Lisa Groß verabschiedet
Nächster Tagesordnungspunkt war die Verabschiedung von Lisa Groß, die schon seit einiger Zeit in Konstanz wohnt. Groß war von 2017 bis jetzt – also fast zwei Wahlperioden – Mitglied im Jugendgemeinderat. In der Zeit habe sie beispielsweise an den Veranstaltungen des Jugendgemeinderates zur Kommunalwahl und zur Landtagswahl, sowie am ISEK-Jugendforum mitgewirkt. Zudem sei sie auch beim Thema Treffpunkt für Jugendliche aktiv beteiligt gewesen. Oestringer dankte der scheidenden Jugendgemeinderätin für ihr Engagement, ihre Zeit und ihre Ideen und wünschte ihr alles Gute für die Zukunft.
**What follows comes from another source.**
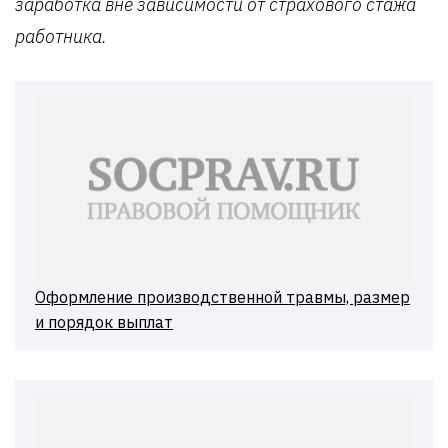
заработка вне зависимости от страхового стажа
работника.
Оформление производственной травмы, размер
и порядок выплат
Sven Ernst im Amt verpflichtet
Für Lisa Groß rückte Sven Ernst ins Gremium nach. Er wurde von Bürgermeister Oestringer mit Corona-konformem „Handschlag“ im Gremium begrüßt. Ernst wird dem Gremium auf jeden Fall bis zur Wahl im Herbst angehören und kann dann erneut kandidieren.
Bericht vom Jugendforum
Paulina Sauer berichtete anschließend über das Online-Jugendforum am 24. Juni. Das Jugendforum habe mit einer Gruppenphase begonnen, in der Gerlinger Jugendliche mit den Jugendgemeinderäten diskutieren konnten. Anschließend gab es ein Gespräch mit dem Stadtoberhaupt und den Amtsleitern. Große Themen seien der Verkehr und insbesondere auch der Radverkehr gewesen, erklärte Sauer auf Nachfrage. Dabei sei beispielsweise auch die Einrichtung eines Radschutzstreifens auf der Panoramastraße angeregt worden. Ferner sei es ein Wunsch der Jugendlichen, dass die Busabfahrtszeiten schülerfreundlicher gestaltet werden. „Natürlich war auch der Treffpunkt für Jugendliche ein Thema“, so Sauer.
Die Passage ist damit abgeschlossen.